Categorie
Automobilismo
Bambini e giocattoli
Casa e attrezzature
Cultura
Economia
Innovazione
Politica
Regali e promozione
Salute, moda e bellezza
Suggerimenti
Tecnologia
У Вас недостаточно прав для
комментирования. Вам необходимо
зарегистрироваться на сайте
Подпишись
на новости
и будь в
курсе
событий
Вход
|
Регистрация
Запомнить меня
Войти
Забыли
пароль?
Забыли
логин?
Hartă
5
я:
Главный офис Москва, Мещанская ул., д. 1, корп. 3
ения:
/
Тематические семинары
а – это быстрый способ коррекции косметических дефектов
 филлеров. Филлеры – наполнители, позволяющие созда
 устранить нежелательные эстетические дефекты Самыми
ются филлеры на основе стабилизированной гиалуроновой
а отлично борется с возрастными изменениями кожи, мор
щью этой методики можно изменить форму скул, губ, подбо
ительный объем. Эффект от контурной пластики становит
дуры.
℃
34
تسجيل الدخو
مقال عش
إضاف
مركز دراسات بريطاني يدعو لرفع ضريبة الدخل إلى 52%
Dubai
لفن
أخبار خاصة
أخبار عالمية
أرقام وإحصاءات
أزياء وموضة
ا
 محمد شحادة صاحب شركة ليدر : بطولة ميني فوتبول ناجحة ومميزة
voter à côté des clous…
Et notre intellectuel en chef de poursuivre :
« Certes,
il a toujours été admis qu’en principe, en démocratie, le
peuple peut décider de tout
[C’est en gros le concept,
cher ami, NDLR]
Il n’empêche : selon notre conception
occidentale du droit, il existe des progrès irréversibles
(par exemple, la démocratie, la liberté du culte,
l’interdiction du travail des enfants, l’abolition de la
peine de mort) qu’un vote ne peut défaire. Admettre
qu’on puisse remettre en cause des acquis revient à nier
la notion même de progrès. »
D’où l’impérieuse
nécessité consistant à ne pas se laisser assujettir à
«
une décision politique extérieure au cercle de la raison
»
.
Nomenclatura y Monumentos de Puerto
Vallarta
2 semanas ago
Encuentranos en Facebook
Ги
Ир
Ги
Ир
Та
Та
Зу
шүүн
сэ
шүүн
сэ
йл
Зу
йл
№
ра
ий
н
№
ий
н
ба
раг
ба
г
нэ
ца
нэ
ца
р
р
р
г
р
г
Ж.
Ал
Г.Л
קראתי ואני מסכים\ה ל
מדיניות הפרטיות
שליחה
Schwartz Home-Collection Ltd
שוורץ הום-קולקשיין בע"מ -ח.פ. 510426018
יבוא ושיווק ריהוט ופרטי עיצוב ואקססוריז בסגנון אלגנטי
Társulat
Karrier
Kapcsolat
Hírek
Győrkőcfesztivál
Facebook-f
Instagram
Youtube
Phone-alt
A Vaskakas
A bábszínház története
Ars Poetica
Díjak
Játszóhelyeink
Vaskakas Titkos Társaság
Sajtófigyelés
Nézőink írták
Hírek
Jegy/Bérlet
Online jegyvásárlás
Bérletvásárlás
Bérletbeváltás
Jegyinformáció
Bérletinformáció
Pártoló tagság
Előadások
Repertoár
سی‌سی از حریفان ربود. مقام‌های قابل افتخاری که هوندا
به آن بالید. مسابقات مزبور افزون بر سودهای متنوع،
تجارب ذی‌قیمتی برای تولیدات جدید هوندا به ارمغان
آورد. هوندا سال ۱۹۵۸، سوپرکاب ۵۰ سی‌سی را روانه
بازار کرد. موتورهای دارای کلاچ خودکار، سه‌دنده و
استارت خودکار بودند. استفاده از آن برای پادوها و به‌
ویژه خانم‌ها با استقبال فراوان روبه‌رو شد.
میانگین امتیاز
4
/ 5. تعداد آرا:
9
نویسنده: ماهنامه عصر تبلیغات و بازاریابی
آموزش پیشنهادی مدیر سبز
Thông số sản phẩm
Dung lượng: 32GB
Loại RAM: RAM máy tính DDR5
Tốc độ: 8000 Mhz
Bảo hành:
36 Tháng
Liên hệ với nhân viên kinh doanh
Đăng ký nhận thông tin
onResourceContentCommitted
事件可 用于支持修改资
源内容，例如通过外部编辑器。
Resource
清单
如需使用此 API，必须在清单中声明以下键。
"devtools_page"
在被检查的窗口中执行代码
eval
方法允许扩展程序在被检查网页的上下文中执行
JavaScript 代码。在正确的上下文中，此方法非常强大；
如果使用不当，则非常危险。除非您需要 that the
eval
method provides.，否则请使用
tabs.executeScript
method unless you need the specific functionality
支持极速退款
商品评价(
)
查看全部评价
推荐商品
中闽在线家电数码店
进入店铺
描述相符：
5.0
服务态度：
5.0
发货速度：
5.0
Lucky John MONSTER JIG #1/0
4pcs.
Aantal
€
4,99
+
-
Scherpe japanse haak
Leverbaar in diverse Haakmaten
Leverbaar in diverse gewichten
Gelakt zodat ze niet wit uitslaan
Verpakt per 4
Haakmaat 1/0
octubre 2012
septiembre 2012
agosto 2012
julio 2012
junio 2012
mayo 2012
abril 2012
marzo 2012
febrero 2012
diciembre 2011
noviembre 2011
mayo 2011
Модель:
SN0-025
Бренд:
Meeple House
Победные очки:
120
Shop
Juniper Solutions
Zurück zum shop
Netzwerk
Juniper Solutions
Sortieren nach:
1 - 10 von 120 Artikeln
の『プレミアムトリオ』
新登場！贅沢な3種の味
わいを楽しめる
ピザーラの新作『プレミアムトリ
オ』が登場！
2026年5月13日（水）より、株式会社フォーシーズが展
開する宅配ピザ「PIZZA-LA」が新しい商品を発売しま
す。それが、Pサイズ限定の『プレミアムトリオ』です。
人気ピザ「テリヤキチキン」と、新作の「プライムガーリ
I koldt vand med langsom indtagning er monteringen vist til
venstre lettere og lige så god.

☆ ☆ ☆ ☆

Aim of the task:
Restating all of the data exactly is the whole task.

Exercise result:
Categorie
Automobilismo
Bambini e giocattoli
Casa e attrezzature
Cultura
Economia
Innovazione
Politica
Regali e promozione
Salute, moda e bellezza
Suggerimenti
Tecnologia
У Вас недостаточно прав для
комментирования. Вам необходимо
зарегистрироваться на сайте
Подпишись
на новости
и будь в
курсе
событий
Вход
|
Регистрация
Запомнить меня
Войти
Забыли
пароль?
Забыли
логин?
Hartă
5
я:
Главный офис Москва, Мещанская ул., д. 1, корп. 3
ения:
/
Тематические семинары
а – это быстрый способ коррекции косметических дефектов
 филлеров. Филлеры – наполнители, позволяющие созда
 устранить нежелательные эстетические дефекты Самыми
ются филлеры на основе стабилизированной гиалуроновой
а отлично борется с возрастными изменениями кожи, мор
щью этой методики можно изменить форму скул, губ, подбо
ительный объем. Эффект от контурной пластики становит
дуры.
℃
34
تسجيل الدخو
مقال عش
إضاف
مركز دراسات بريطاني يدعو لرفع ضريبة الدخل إلى 52%
Dubai
لفن
أخبار خاصة
أخبار عالمية
أرقام وإحصاءات
أزياء وموضة
ا
 محمد شحادة صاحب شركة ليدر : بطولة ميني فوتبول ناجحة ومميزة
voter à côté des clous…
Et notre intellectuel en chef de poursuivre :
« Certes,
il a toujours été admis qu’en principe, en démocratie, le
peuple peut décider de tout
[C’est en gros le concept,
cher ami, NDLR]
Il n’empêche : selon notre conception
occidentale du droit, il existe des progrès irréversibles
(par exemple, la démocratie, la liberté du culte,
l’interdiction du travail des enfants, l’abolition de la
peine de mort) qu’un vote ne peut défaire. Admettre
qu’on puisse remettre en cause des acquis revient à nier
la notion même de progrès. »
D’où l’impérieuse
nécessité consistant à ne pas se laisser assujettir à
«
une décision politique extérieure au cercle de la raison
»
.
Nomenclatura y Monumentos de Puerto
Vallarta
2 semanas ago
Encuentranos en Facebook
Ги
Ир
Ги
Ир
Та
Та
Зу
шүүн
сэ
шүүн
сэ
йл
Зу
йл
№
ра
ий
н
№
ий
н
ба
раг
ба
г
нэ
ца
нэ
ца
р
р
р
г
р
г
Ж.
Ал
Г.Л
קראתי ואני מסכים\ה ל
מדיניות הפרטיות
שליחה
Schwartz Home-Collection Ltd
שוורץ הום-קולקשיין בע"מ -ח.פ. 510426018
יבוא ושיווק ריהוט ופרטי עיצוב ואקססוריז בסגנון אלגנטי
Társulat
Karrier
Kapcsolat
Hírek
Győrkőcfesztivál
Facebook-f
Instagram
Youtube
Phone-alt
A Vaskakas
A bábszínház története
Ars Poetica
Díjak
Játszóhelyeink
Vaskakas Titkos Társaság
Sajtófigyelés
Nézőink írták
Hírek
Jegy/Bérlet
Online jegyvásárlás
Bérletvásárlás
Bérletbeváltás
Jegyinformáció
Bérletinformáció
Pártoló tagság
Előadások
Repertoár
سی‌سی از حریفان ربود. مقام‌های قابل افتخاری که هوندا
به آن بالید. مسابقات مزبور افزون بر سودهای متنوع،
تجارب ذی‌قیمتی برای تولیدات جدید هوندا به ارمغان
آورد. هوندا سال ۱۹۵۸، سوپرکاب ۵۰ سی‌سی را روانه
بازار کرد. موتورهای دارای کلاچ خودکار، سه‌دنده و
استارت خودکار بودند. استفاده از آن برای پادوها و به‌
ویژه خانم‌ها با استقبال فراوان روبه‌رو شد.
میانگین امتیاز
4
/ 5. تعداد آرا:
9
نویسنده: ماهنامه عصر تبلیغات و بازاریابی
آموزش پیشنهادی مدیر سبز
Thông số sản phẩm
Dung lượng: 32GB
Loại RAM: RAM máy tính DDR5
Tốc độ: 8000 Mhz
Bảo hành:
36 Tháng
Liên hệ với nhân viên kinh doanh
Đăng ký nhận thông tin
onResourceContentCommitted
事件可 用于支持修改资
源内容，例如通过外部编辑器。
Resource
清单
如需使用此 API，必须在清单中声明以下键。
"devtools_page"
在被检查的窗口中执行代码
eval
方法允许扩展程序在被检查网页的上下文中执行
JavaScript 代码。在正确的上下文中，此方法非常强大；
如果使用不当，则非常危险。除非您需要 that the
eval
method provides.，否则请使用
tabs.executeScript
method unless you need the specific functionality
支持极速退款
商品评价(
)
查看全部评价
推荐商品
中闽在线家电数码店
进入店铺
描述相符：
5.0
服务态度：
5.0
发货速度：
5.0
Lucky John MONSTER JIG #1/0
4pcs.
Aantal
€
4,99
+
-
Scherpe japanse haak
Leverbaar in diverse Haakmaten
Leverbaar in diverse gewichten
Gelakt zodat ze niet wit uitslaan
Verpakt per 4
Haakmaat 1/0
octubre 2012
septiembre 2012
agosto 2012
julio 2012
junio 2012
mayo 2012
abril 2012
marzo 2012
febrero 2012
diciembre 2011
noviembre 2011
mayo 2011
Модель:
SN0-025
Бренд:
Meeple House
Победные очки:
120
Shop
Juniper Solutions
Zurück zum shop
Netzwerk
Juniper Solutions
Sortieren nach:
1 - 10 von 120 Artikeln
の『プレミアムトリオ』
新登場！贅沢な3種の味
わいを楽しめる
ピザーラの新作『プレミアムトリ
オ』が登場！
2026年5月13日（水）より、株式会社フォーシーズが展
開する宅配ピザ「PIZZA-LA」が新しい商品を発売しま
す。それが、Pサイズ限定の『プレミアムトリオ』です。
人気ピザ「テリヤキチキン」と、新作の「プライムガーリ
I koldt vand med langsom indtagning er monteringen vist til
venstre lettere og lige så god.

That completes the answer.